Dynamo Disaggregated Serving
Type: Concept Tags: NVIDIA, Dynamo, disaggregated serving, LLM inference, prefill, decode, KV cache, NIXL, vLLM, TensorRT-LLM Related: NVIDIA-Dynamo, Dynamo-KV-Cache-Aware-Routing, Dynamo-KV-Block-Manager, Dynamo-Planner, Dynamo-Profiler, NIXL, TensorRT-LLM, vLLM, NVIDIA-Grove, KAI-Scheduler, NVIDIA-CMX, NVIDIA-AIPerf Sources: https://docs.nvidia.com/dynamo/design-docs/disaggregated-serving, https://docs.nvidia.com/dynamo/latest/getting-started/introduction Last Updated: 2026-04-29
Summary
Dynamo Disaggregated Serving is NVIDIA Dynamo’s architecture pattern for separating LLM prefill and decode work onto specialized worker pools. It lets systems scale compute-heavy prefill and memory-bound decode independently, transfer KV cache between workers with NIXL, and combine the pattern with Dynamo-KV-Cache-Aware-Routing and Dynamo-KV-Block-Manager for higher throughput and lower time to first token.
Detail
Purpose
LLM requests have two very different phases. Prefill processes the prompt and creates KV cache, while decode generates output tokens while repeatedly reading KV cache. A single worker pool can underutilize hardware because prefill and decode stress different resources. Disaggregation lets operators assign separate prefill and decode capacity and schedule each phase around its bottleneck.
Current scope
- Separate prefill and decode workers for LLM serving.
- Prefill workers generate KV cache; decode workers continue token generation.
- KV transfer between prefill and decode workers through NIXL and backend-specific transfer metadata.
- Router orchestration through Dynamo prefill/decode routing flows.
- Support for vLLM, SGLang, and TensorRT-LLM style backends in current Dynamo docs.

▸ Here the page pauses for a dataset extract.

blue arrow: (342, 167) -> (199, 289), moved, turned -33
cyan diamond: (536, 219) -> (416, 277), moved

- Runtime-reconfigurable prefill/decode worker counts so workers can be added or drained as traffic changes.
- Works with KV routing, KV offloading, Planner autoscaling, and Grove topology-aware placement.
NVIDIA context
Disaggregated serving is one of the three system-level performance techniques NVIDIA highlights for Dynamo alongside KV cache-aware routing and KV cache offloading. It connects NVIDIA-Dynamo to NIXL, Dynamo-KV-Block-Manager, NVIDIA-Grove, KAI-Scheduler, TensorRT-LLM, and NVIDIA-CMX.
Connections
- NVIDIA-Dynamo - umbrella inference framework that implements disaggregated serving.
- Dynamo-KV-Cache-Aware-Routing - routes requests based on cache overlap and worker load across aggregated or disaggregated topologies.

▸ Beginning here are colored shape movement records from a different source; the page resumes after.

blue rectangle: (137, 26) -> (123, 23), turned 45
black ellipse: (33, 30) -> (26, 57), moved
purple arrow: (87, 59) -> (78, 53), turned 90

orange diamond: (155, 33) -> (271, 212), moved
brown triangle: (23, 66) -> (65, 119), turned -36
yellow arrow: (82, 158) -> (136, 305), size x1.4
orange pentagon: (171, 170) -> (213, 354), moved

- Dynamo-KV-Block-Manager - memory-management layer for KV cache offload and reuse.
- Dynamo-Planner - autoscaler that understands prefill/decode scaling constraints.
- Dynamo-Profiler - produces performance data used to choose disaggregated serving configurations.
- NIXL - data transfer layer for moving KV cache between workers and memory tiers.
- NVIDIA-Grove and KAI-Scheduler - Kubernetes orchestration and placement for multi-component prefill/decode deployments.
- TensorRT-LLM and vLLM - inference engines that can sit underneath Dynamo disaggregation.
- NVIDIA-CMX - context memory platform aligned with KV-cache reuse and long-context inference.
- NVIDIA-AIPerf - benchmark tool for validating latency/throughput improvements from disaggregated deployments.
Source Excerpts
- NVIDIA Dynamo docs describe prefill and decode as phases with different compute and memory characteristics.
- Current docs state that high-performance disaggregation depends on efficient KV transfer.